Technology progress in medicine is providing more and more data, which is great. At the same time these data need to be processed and … understood. Take the Ocular Coherence Tomography (OCT). It allows an ophthalmologist to look at a patient’s retina with micro-metric resolution, both the surface of the retina and its structure, its layers. It takes a lot of experience to interpret the OCT results. Moorfield hospital in UK, one of the largest eye hospital in the world, every day handles around 1,000 OCT of patients referred by primary care doctors. This is overwhelming the capability of the hospital.

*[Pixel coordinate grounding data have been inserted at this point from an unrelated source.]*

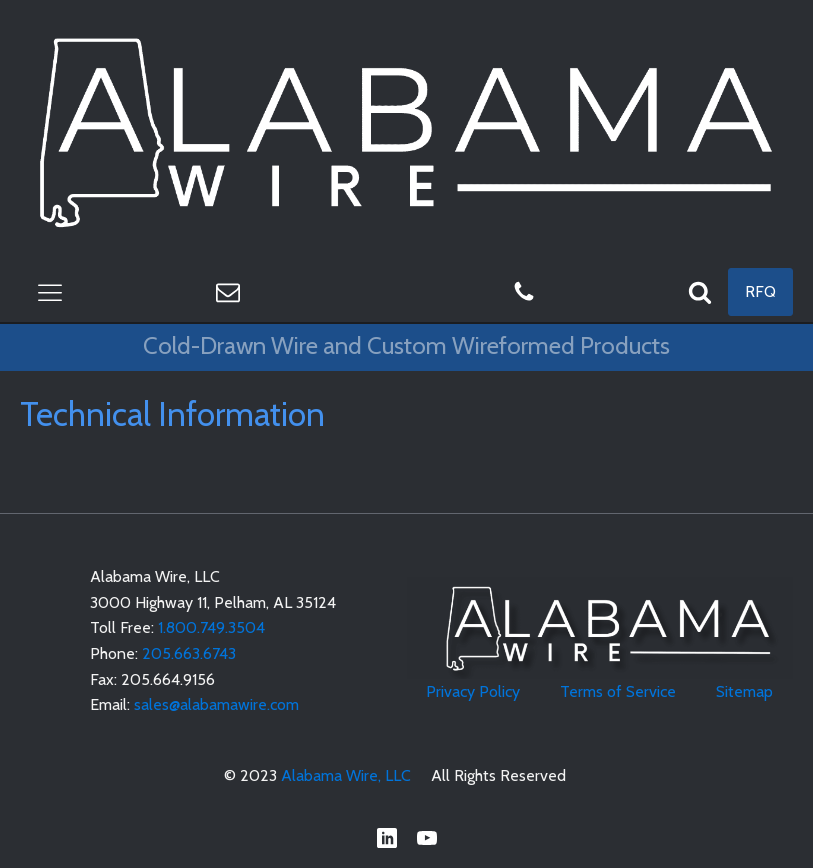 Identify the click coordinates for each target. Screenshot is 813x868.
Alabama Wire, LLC (346, 775)
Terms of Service (618, 691)
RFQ (760, 291)
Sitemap (744, 691)
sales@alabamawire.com (216, 704)
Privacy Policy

Researchers at Google have trained DeepMind having it (an algorithm) looking at 14,884 OCT retinal scans. The results are impressive: the DeepMind algorithm resulted in 94.5% correct referrals, that is au pair with the very best ophthalmologists (and there are not so many of them). More than that. It takes DeepMind 30″ to analyse an OCT and provide a referral (urgent, semi-urgent, routine, observation). The nice thing is that any primary doctor could connect to DeepMind and submit the OCT for analyses. Based on the response the patient can be referred to Moorfields if a specific follow up is required.
According to the researchers the result obtained can be compared to the development of a prototype that works really well. The next step is transforming the prototype into an industrial product that can be applied to the mass market.
This is just another example where AI can flank humans as a most effective tool but it is not intended to replace them.